A Guitar Maker Picks GE To Issue Its Store Cards

General Electric Co.'s GE Money is trying to help Fender Musical Instruments Corp. crank up sales of its iconic guitars with a private-label credit card.

Cardholders may use the GE Money Music card at 3,500 Fender dealerships nationwide, the companies said last week. GE Money's sales finance unit in Kettering, Ohio, runs the card program. As part of the multiyear agreement, Fender retailers also may use GE Money's Business Center, an online financial management service.

Brian Riley, the research director for bank cards at TowerGroup Inc., a research and advisory firm in Needham, Mass., called the announcement "refreshing," considering that private-label card issuance had "come to a halt in 2009."

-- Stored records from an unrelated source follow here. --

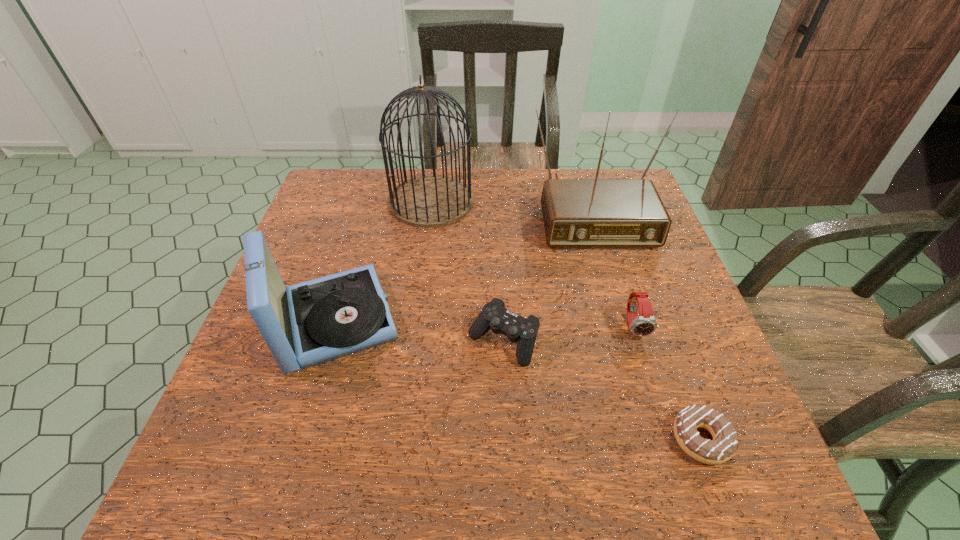 The height and width of the screenshot is (540, 960). I want to click on object that is at the far right corner, so click(577, 213).

Image resolution: width=960 pixels, height=540 pixels. What are the coordinates of `object at the near right corner` in the screenshot? It's located at (724, 444).

What are the coordinates of `free space at the far edge` in the screenshot? It's located at (562, 169).

Locate an element on the screen. vacant space at the near edge is located at coordinates (400, 477).

Identify the location of vacant space at the left edge of the desktop. (257, 388).

At what (x,y) coordinates should I click in order to perform the action: click on free region at the far left corner of the desktop. Please return your answer as a coordinate pair (x, y). Looking at the image, I should click on (344, 187).

In the image, there is a desktop. Where is `vacant space at the far right corner`? vacant space at the far right corner is located at coordinates (584, 176).

You are a GUI agent. You are given a task and a screenshot of the screen. Output one action in this format:
    pyautogui.click(x=<x>, y=<y>)
    Task: Click on the free spot between the radio_receiver and the fifth tallest object
    This screenshot has width=960, height=540.
    Given the screenshot: What is the action you would take?
    pyautogui.click(x=546, y=275)

The height and width of the screenshot is (540, 960). In order to click on unoccupied position between the birdcage and the third tallest object in this screenshot , I will do `click(383, 261)`.

At what (x,y) coordinates should I click in order to perform the action: click on free point between the birdcage and the fifth shortest object. Please return your answer as a coordinate pair (x, y). This screenshot has width=960, height=540. Looking at the image, I should click on (510, 205). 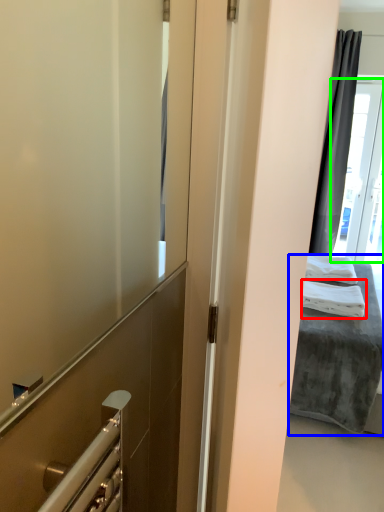 Question: Which object is positioned farthest from bath towel (highlighted by a red box)? Select from bed (highlighted by a blue box) and glass door (highlighted by a green box).

Choices:
 (A) bed
 (B) glass door

Answer: (B) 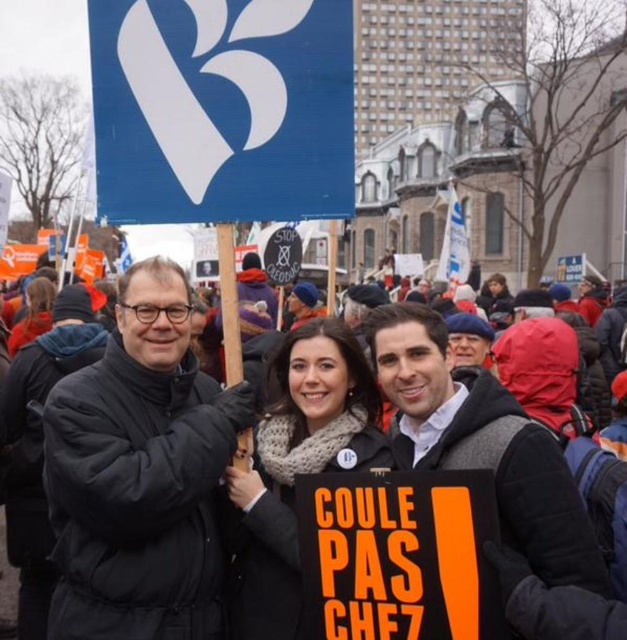 Question: Does black woolen scarf at center appear over knitted scarf at center?

Choices:
 (A) yes
 (B) no

Answer: (A)

Question: Which point is closer to the camera?

Choices:
 (A) orange paper placard at center
 (B) blue painted wood sign at upper center

Answer: (A)

Question: Which point is farther to the camera?

Choices:
 (A) black woolen scarf at center
 (B) knitted scarf at center
 (C) orange knit scarf at upper left
 (D) blue painted wood sign at upper center

Answer: (C)

Question: Which object is closer to the camera taking this photo?

Choices:
 (A) orange paper placard at center
 (B) blue painted wood sign at upper center
 (C) black woolen scarf at center

Answer: (A)

Question: In this image, where is blue painted wood sign at upper center located relative to knitted scarf at center?

Choices:
 (A) below
 (B) above

Answer: (B)

Question: Does blue painted wood sign at upper center have a larger size compared to orange paper placard at center?

Choices:
 (A) no
 (B) yes

Answer: (B) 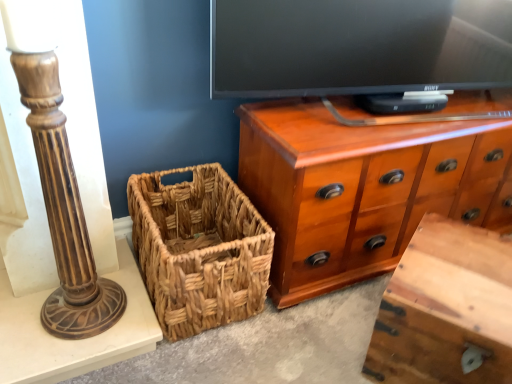 Question: From the image's perspective, is brown polished wood candlestick at left beneath wooden vanity at lower right?

Choices:
 (A) no
 (B) yes

Answer: (A)

Question: Could you tell me if brown polished wood candlestick at left is turned towards wooden vanity at lower right?

Choices:
 (A) yes
 (B) no

Answer: (B)

Question: Can you confirm if brown polished wood candlestick at left is positioned to the left of wooden vanity at lower right?

Choices:
 (A) yes
 (B) no

Answer: (A)

Question: Can you confirm if brown polished wood candlestick at left is taller than wooden vanity at lower right?

Choices:
 (A) no
 (B) yes

Answer: (B)

Question: Is brown polished wood candlestick at left behind wooden vanity at lower right?

Choices:
 (A) yes
 (B) no

Answer: (B)

Question: Is brown polished wood candlestick at left surrounding wooden vanity at lower right?

Choices:
 (A) yes
 (B) no

Answer: (B)

Question: Considering the relative positions of wooden vanity at lower right and shiny brown wood chest of drawers at upper right in the image provided, is wooden vanity at lower right in front of shiny brown wood chest of drawers at upper right?

Choices:
 (A) yes
 (B) no

Answer: (A)

Question: Is wooden vanity at lower right further to camera compared to shiny brown wood chest of drawers at upper right?

Choices:
 (A) yes
 (B) no

Answer: (B)

Question: Is wooden vanity at lower right bigger than shiny brown wood chest of drawers at upper right?

Choices:
 (A) yes
 (B) no

Answer: (B)

Question: Considering the relative sizes of wooden vanity at lower right and shiny brown wood chest of drawers at upper right in the image provided, is wooden vanity at lower right shorter than shiny brown wood chest of drawers at upper right?

Choices:
 (A) yes
 (B) no

Answer: (A)

Question: From a real-world perspective, is wooden vanity at lower right on shiny brown wood chest of drawers at upper right?

Choices:
 (A) yes
 (B) no

Answer: (B)

Question: Is wooden vanity at lower right not close to shiny brown wood chest of drawers at upper right?

Choices:
 (A) no
 (B) yes

Answer: (A)

Question: Can we say wooden vanity at lower right lies outside woven brown picnic basket at lower left?

Choices:
 (A) no
 (B) yes

Answer: (B) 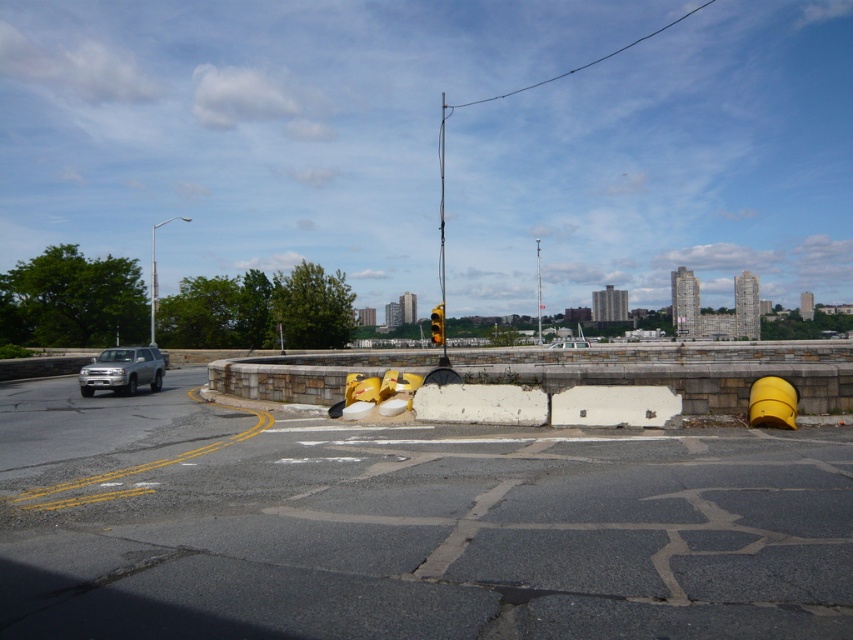 You are a pedestrian standing at the edge of the road and want to cross to the roundabout. You see the yellow rubber barrier at center and the metallic pole at center. Which object is closer to your current position?

The yellow rubber barrier at center is closer to your current position because it is to the left of the metallic pole at center, which is further away.

You are a pedestrian standing at the edge of the road. You see the yellow rubber barrier at center and the metallic pole at center. Which object is closer to you?

The yellow rubber barrier at center is closer to you because it is in front of the metallic pole at center.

"It is exciting to see that the Fender card is the first product launched since" the most important provisions of the Credit Card Accountability, Responsibility and Disclosure took effect last month, Riley said. "It is an indication that GE wants to be back in the card business." (GE, which put its private-label portfolio up for sale in December 2007, gave up its search for a buyer in September 2008.)

GE Money was the 10th-largest credit card issuer, with $12 billion in managed receivables, at Sept. 30. Fender, based in Scottsdale, Ariz., makes the Stratocaster and Telecaster guitars played by Eric Clapton and Bruce Springsteen, respectively.